Penn
State Peace Studies Program
By
DiscoverTheNetworks.org
March 2005
· Peace Studies program that pushes an environmentalist agenda
·
Encourages students to
embrace “green” causes like “sustainability”
While the modus operandi of most Peace Studies programs is to encourage
students in the tendentious view that all conflicts are ultimately soluble
through non-violent means, the Peace and Conflict
Studies Minor program at Penn State University takes a different tack.
Viewing the college curriculum through a “green” prism, the Penn State program
is primarily concerned with environmentalist advocacy.
Courses offered through the program are consistent with this agenda. For
instance, a course called “Environment
and Public Policy” is taught by Jon Plaut, a Penn State professor who was
named by President Clinton to head the NAFTA Environmental Commission. Plaut’s
class features only two required textbooks: One is Earth in the Balance,
a 1992 screed by former Vice President Al Gore that argues for a “Global
Marshal Plan”— that is, a massive government intervention to enact a radical
environmentalist agenda; the other is Silent Spring, a discredited
polemic decrying the agricultural use of pesticides, authored by the late
environmentalist writer Rachel Carson. Issues explored in “Environment and
Public Policy” similarly adhere to a narrow and extreme ideological agenda. A
particular premium is placed on leftwing identity politics, with the result
that topics such as “Women and
Environmental Issues” and “Equity and Environmental Justice” are deemed central
to the study of environmental and public policy.
Related classes in the Penn State program place an emphasis on “the role of women and
gender in science, technology, and engineering.” The Peace and Conflict Studies
department regularly plays host to speakers who toe the leftwing line. For
instance, in 2002 the department invited two feminist speakers to address Penn
State students. One of them, Linda Layne, a feminist cultural anthropologist,
accordingly delivered a lecture called “A
Feminist, Anthropological Account of Pregnancy Loss in America.”
To gauge the effect of such an
ideology-infused climate on Penn State students, it is sufficient to consider
the fruits of their labors.
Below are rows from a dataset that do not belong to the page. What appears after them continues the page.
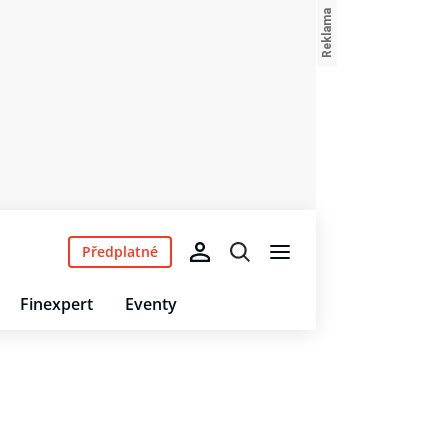
Předplatné
Finexpert
Eventy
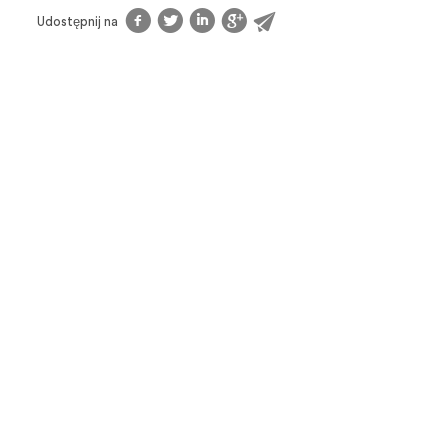
f
t
l
g
@
Udostępnij na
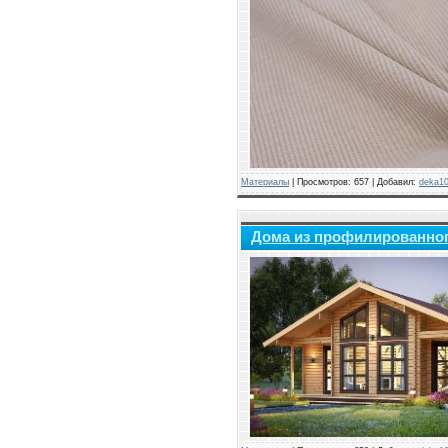
Материалы
|
Просмотров:
657
|
Добавил:
deka1
Дома из профилированног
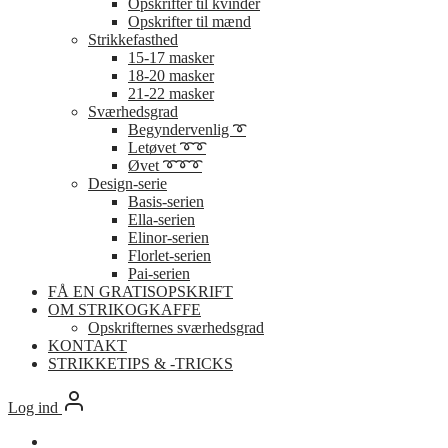
Opskrifter til kvinder
Opskrifter til mænd
Strikkefasthed
15-17 masker
18-20 masker
21-22 masker
Sværhedsgrad
Begyndervenlig ➰
Letøvet ➰➰
Øvet ➰➰➰
Design-serie
Basis-serien
Ella-serien
Elinor-serien
Florlet-serien
Pai-serien
FÅ EN GRATISOPSKRIFT
OM STRIKOGKAFFE
Opskrifternes sværhedsgrad
KONTAKT
STRIKKETIPS & -TRICKS
Log ind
In 2001, for instance, Sandy Ross, a Penn
State undergraduate enrolled in the Peace and Conflict Studies program, authored,
as part of her coursework, a study entitled, “Gender, Power and the
Feminist Discourse: A Cross-Cultural Analysis.” Directing Ross’
research was faculty advisor Dr.
Clemente Abrokwaa, professor of African studies in the Peace and
Conflict Studies program and an outspoken
advocate for such “multicultural” studies.
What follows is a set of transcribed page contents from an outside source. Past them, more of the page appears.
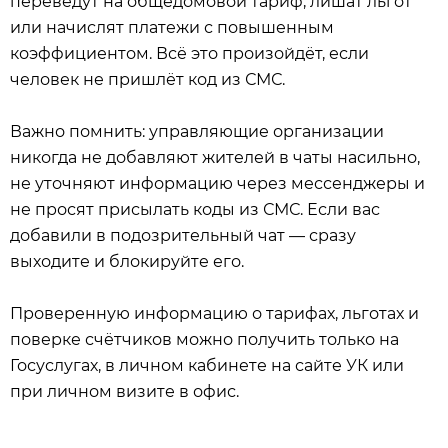
переведут на общедомовой тариф, лишат льгот
или начислят платежи с повышенным
коэффициентом. Всё это произойдёт, если
человек не пришлёт код из СМС.
Важно помнить: управляющие организации
никогда не добавляют жителей в чаты насильно,
не уточняют информацию через мессенджеры и
не просят присылать коды из СМС. Если вас
добавили в подозрительный чат — сразу
выходите и блокируйте его.
Проверенную информацию о тарифах, льготах и
поверке счётчиков можно получить только на
Госуслугах, в личном кабинете на сайте УК или
при личном визите в офис.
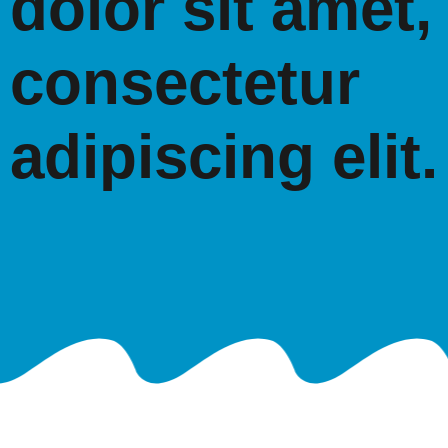
dolor sit amet,
consectetur
adipiscing elit.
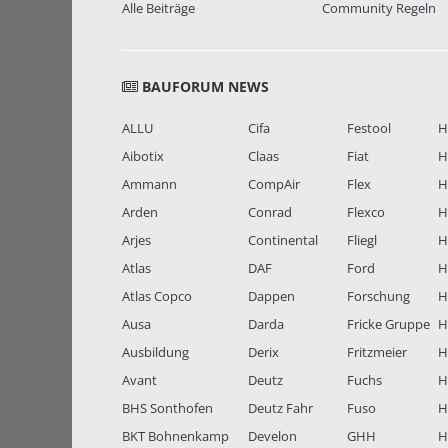
Alle Beiträge
Community Regeln
BAUFORUM NEWS
ALLU
Cifa
Festool
H
Aibotix
Claas
Fiat
H
Ammann
CompAir
Flex
H
Arden
Conrad
Flexco
H
Arjes
Continental
Fliegl
H
Atlas
DAF
Ford
H
Atlas Copco
Dappen
Forschung
H
Ausa
Darda
Fricke Gruppe
H
Ausbildung
Derix
Fritzmeier
Hi
Avant
Deutz
Fuchs
H
BHS Sonthofen
Deutz Fahr
Fuso
H
BKT Bohnenkamp
Develon
GHH
H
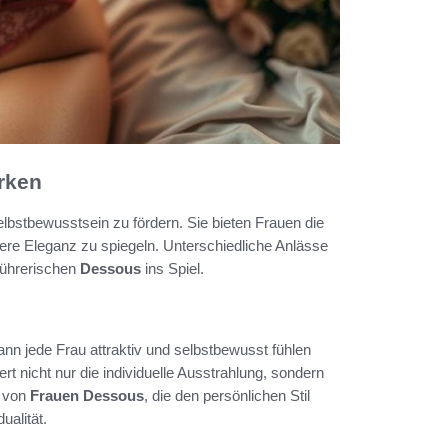
rken
lbstbewusstsein zu fördern. Sie bieten Frauen die
ßere Eleganz zu spiegeln. Unterschiedliche Anlässe
führerischen
Dessous
ins Spiel.
kann jede Frau attraktiv und selbstbewusst fühlen
rt nicht nur die individuelle Ausstrahlung, sondern
l von
Frauen Dessous
, die den persönlichen Stil
ualität.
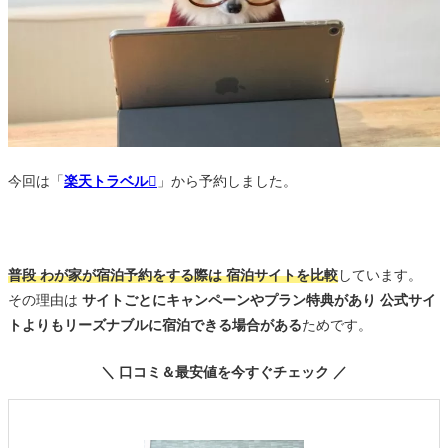
今回は「
楽天トラベル
」から予約しました。
普段 わが家が宿泊予約をする際は 宿泊サイトを比較
しています。
その理由は
サイトごとにキャンペーンやプラン特典があり 公式サイ
トよりもリーズナブルに宿泊できる場合がある
ためです。
＼ 口コミ＆最安値を今すぐチェック ／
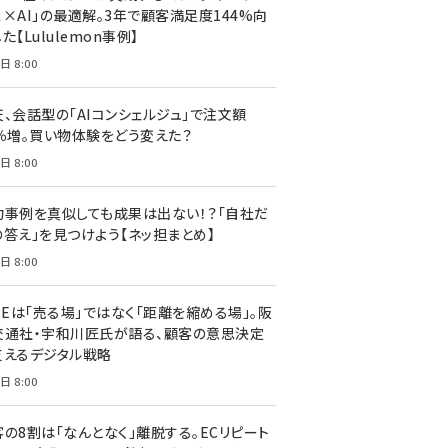
ス×AI」の最適解。3年で顧客満足度144%向
た【Lululemon事例】
日 8:00
天、会話型の「AIコンシェルジュ」で注文額
7％増。買い物体験をどう変えた？
日 8:00
功事例を真似しても成果は出ない！？「自社だ
の答え」を見つけよう【ネッ担まとめ】
日 8:00
NEは「売る場」ではなく「距離を縮める場」。阪
交通社・宇和川匠氏が語る、顧客の意思決定
支えるデジタル戦略
日 8:00
客の8割は「なんとなく」離脱する。ECリピート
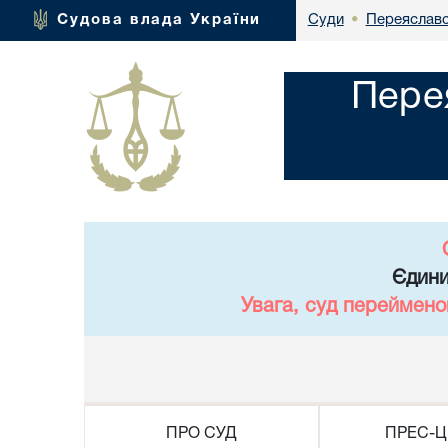
Переяславс
Судова влада України
Суди
•
Пере
Єдини
Увага, суд переймено
ПРО СУД
ПРЕС-Ц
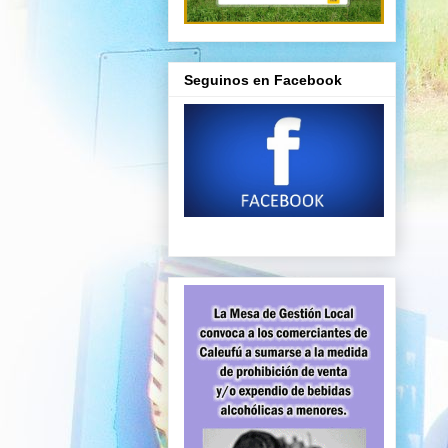
Seguinos en Facebook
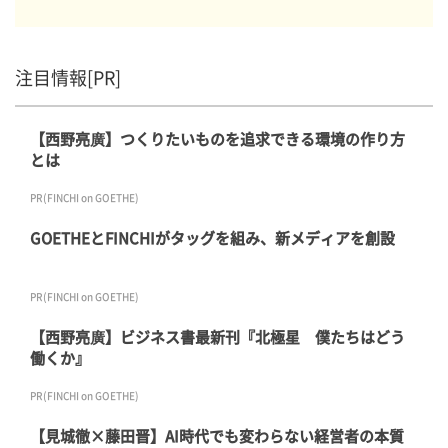
注目情報[PR]
【西野亮廣】つくりたいものを追求できる環境の作り方
とは
PR(FINCHI on GOETHE)
GOETHEとFINCHIがタッグを組み、新メディアを創設
PR(FINCHI on GOETHE)
【西野亮廣】ビジネス書最新刊『北極星 僕たちはどう
働くか』
PR(FINCHI on GOETHE)
【見城徹×藤田晋】AI時代でも変わらない経営者の本質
Further evidence that the Penn State
program subordinates education to leftwing environmental advocacy can be seen
in classes like “Radiation, Reactors and Society,” which urges students to
investigate the “societal problems” of nuclear power. The Peace Studies
program’s environmentalist agenda finds yet starker expression in the emphasis
that it places on “sustainability.” This alarmist school of thought, which
enjoys wide currency among the epigones of the environmentalist movement, holds
that the earth’s resources are under assault. Courses in the Peace Studies
program are clearly meant to bolster this view. A class called The Politics of the Ecological Crisis, for instance,
compels students to confront “the political implications of the increasing
scarcity of many of the world's resources.”
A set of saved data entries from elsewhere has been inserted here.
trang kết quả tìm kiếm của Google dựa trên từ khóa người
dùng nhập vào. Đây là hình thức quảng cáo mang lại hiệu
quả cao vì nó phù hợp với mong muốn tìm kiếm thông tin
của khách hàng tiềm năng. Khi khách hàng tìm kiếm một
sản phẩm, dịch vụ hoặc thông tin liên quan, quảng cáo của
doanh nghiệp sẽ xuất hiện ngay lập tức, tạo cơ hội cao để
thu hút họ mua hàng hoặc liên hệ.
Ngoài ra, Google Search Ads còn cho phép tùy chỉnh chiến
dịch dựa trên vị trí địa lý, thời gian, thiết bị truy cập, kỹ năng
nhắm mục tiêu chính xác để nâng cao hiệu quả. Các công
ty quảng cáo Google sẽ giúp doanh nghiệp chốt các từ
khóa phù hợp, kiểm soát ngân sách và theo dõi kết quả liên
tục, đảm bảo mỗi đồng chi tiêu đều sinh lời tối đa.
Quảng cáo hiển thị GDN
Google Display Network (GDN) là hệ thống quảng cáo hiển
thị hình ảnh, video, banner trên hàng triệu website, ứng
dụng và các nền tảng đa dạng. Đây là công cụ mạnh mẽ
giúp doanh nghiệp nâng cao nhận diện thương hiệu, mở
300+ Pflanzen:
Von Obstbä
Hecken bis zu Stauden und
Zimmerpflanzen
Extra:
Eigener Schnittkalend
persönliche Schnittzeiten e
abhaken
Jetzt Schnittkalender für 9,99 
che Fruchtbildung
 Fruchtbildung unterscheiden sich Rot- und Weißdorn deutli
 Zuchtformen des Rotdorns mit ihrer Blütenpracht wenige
Students in the Peace Studies
program are expected do more than merely immerse themselves in the
environmentalist tracts that pass for textbooks inside the department. They are
also obliged to adapt their lives to the prescriptions put forth by their
environmentalist professors. Students interested in taking a class called “Projects in Sustainable Living,” for
instance, are informed that they will be required to carpool to class. Says the
Fall 2004 course catalog: “The course is peppered with field trips for
which it will be necessary to carpool, so it is not possible to cater to those
who wish to attend for less than the scheduled 3 class hours each on Tuesday
and Thursday.” Similarly, a class called Integrated Systems and LEED
Certification, which was offered through the Peace Studies Program in 2003,
required students studying design to work in collaboration with the U.S. Green
Building Council, an organization whose approach to architectural design rests
on the framework of a leftwing “green” agenda. In keeping with this agenda,
students underwent training in so-called “Environmental Design,” a course that
plainly evoked the building council activist ambitions.
The tenets of radical
environmentalism are further reinforced through course readings. For instance,
the main readings for a class called “The Ascent of Humanity,” required for all
students in the Peace and Studies program, are, The Axemaker’s Gift: Technology’s Capture and Control of Our Minds and
Culture,” an indictment of
technological progress in the Western world; and The Life of Galileo, a
play by the Communist Bertold Brecht.
The locus of the radical
environmentalism that makes up the leitmotif
of Penn State’s Peace and Studies courses is the university’s research
facility, the Center
for Sustainability (CFS). Founded in 1995 by a grant from Heinz
Endowments, an leftwing philanthropy chaired by Teresa Heinz Kerry, the CFS,
which serves as an “outdoor classroom” for students, acts as both factory and
clearing house for environmentalist aims. As a description of the CFS’s mission
makes clear, no item on the “green” agenda escapes the Center’s attention: “The
[Center’s] site highlights green design principles and building techniques,
alternative energy and alternative materials, sustainable agriculture, and
ecosystem restoration.”
Among the CFS’s projects
are “green design,” an initiative through which a “Green Design Team” of Penn
State faculty and Peace Studies students brings its environmentalist
perspectives to bear on issues as disparate as food production, environmentally-friendly
construction materials, transportation and energy issues, and population
growth. In keeping with the environmentalist movement’s hostility to industrial
agriculture, the center features a solar greenhouse designed to promote
“healthy food production and ecosystem management.” That healthy food
production is actually another name for an all-vegetarian diet, the preferred
diet of environmentalist activists, is underscored by another program
administered by the CFS. Called the Healthy Foods Initiative, this project
teaches students to prepare “non-mainstream foods” such as amaranth, quinoa,
and licorice root. The goal of the initiative is to “reintroduce diversity into
the mainstream diet.”
Although primarily focused on pushing an environmentalist platform, the Peace and Studies program does not altogether depart from the unswervingly anti-military ideals found at other Peace Studies programs. For instance, a Peace Studies course called “Personal Peace and Peace Building” adopts a decidedly New-Age approach. Rather than exploring a wide array of techniques for conflict resolution, the class urges students to take up “the study of inner peace.”